== The data ==

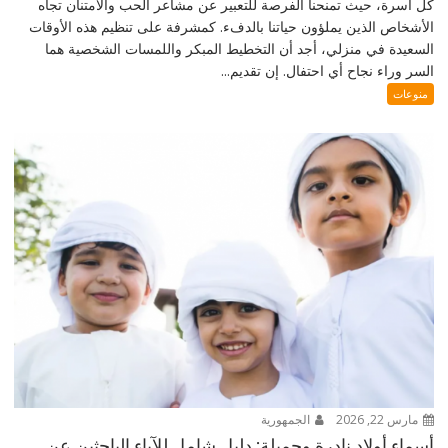
كل أسرة، حيث تمنحنا الفرصة للتعبير عن مشاعر الحب والامتنان تجاه
الأشخاص الذين يملؤون حياتنا بالدفء. كمشرفة على تنظيم هذه الأوقات
السعيدة في منزلي، أجد أن التخطيط المبكر واللمسات الشخصية هما
السر وراء نجاح أي احتفال. إن تقديم...
منوعات
مارس 22, 2026
الجمهورية
أسماء أولاد نادرة وجميلة: دليل شامل للآباء الباحثين عن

===

■ What the task asks: In the copy, include each entry exactly as written and none of the pictures.

■ Your solution:
كل أسرة، حيث تمنحنا الفرصة للتعبير عن مشاعر الحب والامتنان تجاه
الأشخاص الذين يملؤون حياتنا بالدفء. كمشرفة على تنظيم هذه الأوقات
السعيدة في منزلي، أجد أن التخطيط المبكر واللمسات الشخصية هما
السر وراء نجاح أي احتفال. إن تقديم...
منوعات
مارس 22, 2026
الجمهورية
أسماء أولاد نادرة وجميلة: دليل شامل للآباء الباحثين عن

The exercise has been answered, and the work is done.